● **TASK DIRECTIONS**: Find and copy the lines in the records beneath this task that contain the word "Tharandt".

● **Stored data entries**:
"""

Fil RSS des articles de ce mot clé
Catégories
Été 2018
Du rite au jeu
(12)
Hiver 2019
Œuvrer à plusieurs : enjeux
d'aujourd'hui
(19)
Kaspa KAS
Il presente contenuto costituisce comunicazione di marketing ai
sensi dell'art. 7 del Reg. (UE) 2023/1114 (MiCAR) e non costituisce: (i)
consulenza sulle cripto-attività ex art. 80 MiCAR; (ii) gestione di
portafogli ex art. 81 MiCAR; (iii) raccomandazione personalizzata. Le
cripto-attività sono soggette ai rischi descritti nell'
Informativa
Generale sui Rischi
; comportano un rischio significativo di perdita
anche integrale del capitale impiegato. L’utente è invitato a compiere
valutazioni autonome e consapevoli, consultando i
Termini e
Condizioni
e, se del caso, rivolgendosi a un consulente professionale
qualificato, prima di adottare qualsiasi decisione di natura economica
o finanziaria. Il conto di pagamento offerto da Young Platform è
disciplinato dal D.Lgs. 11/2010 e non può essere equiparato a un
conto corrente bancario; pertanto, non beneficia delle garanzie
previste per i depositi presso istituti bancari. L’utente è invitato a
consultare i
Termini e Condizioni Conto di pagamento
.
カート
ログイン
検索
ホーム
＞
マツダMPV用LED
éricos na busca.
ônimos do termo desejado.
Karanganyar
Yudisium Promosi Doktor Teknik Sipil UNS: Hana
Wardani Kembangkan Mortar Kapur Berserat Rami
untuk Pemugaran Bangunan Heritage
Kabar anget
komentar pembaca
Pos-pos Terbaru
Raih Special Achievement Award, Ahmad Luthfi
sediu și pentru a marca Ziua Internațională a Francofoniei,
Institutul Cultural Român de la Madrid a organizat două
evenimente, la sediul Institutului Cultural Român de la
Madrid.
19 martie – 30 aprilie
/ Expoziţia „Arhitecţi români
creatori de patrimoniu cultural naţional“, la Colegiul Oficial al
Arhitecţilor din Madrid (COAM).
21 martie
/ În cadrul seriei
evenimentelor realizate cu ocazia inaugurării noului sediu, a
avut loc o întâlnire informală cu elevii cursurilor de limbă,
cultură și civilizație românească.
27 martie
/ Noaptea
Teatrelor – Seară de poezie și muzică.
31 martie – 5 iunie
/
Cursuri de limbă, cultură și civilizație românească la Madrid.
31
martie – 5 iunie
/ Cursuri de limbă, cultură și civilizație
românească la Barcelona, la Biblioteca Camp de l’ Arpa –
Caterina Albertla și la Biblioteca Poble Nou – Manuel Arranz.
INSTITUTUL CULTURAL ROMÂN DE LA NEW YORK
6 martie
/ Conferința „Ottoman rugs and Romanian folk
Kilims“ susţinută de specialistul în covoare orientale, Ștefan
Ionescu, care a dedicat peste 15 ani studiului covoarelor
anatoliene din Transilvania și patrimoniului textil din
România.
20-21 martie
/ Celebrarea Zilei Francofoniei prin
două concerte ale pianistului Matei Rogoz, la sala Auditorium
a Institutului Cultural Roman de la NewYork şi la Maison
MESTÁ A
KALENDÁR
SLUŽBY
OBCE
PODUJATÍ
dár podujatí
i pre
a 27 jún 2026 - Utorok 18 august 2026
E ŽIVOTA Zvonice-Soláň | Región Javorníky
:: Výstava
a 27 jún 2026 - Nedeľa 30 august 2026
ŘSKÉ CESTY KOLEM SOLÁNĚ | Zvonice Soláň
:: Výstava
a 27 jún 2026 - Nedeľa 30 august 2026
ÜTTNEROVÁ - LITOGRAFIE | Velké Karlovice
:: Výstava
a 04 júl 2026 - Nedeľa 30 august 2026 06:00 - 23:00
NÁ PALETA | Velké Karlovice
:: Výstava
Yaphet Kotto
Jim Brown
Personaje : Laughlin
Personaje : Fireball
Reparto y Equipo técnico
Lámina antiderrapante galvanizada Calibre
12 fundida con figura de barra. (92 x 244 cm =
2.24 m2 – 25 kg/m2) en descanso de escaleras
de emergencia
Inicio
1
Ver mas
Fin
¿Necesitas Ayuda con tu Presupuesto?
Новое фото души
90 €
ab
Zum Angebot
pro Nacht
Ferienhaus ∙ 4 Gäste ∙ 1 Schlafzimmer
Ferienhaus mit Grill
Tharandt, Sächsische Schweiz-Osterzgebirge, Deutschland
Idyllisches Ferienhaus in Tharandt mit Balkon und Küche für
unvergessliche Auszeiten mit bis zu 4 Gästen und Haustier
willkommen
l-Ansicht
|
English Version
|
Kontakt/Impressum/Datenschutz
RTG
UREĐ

"""

● **REPLY TO THE TASK**:
Tharandt, Sächsische Schweiz-Osterzgebirge, Deutschland
Idyllisches Ferienhaus in Tharandt mit Balkon und Küche für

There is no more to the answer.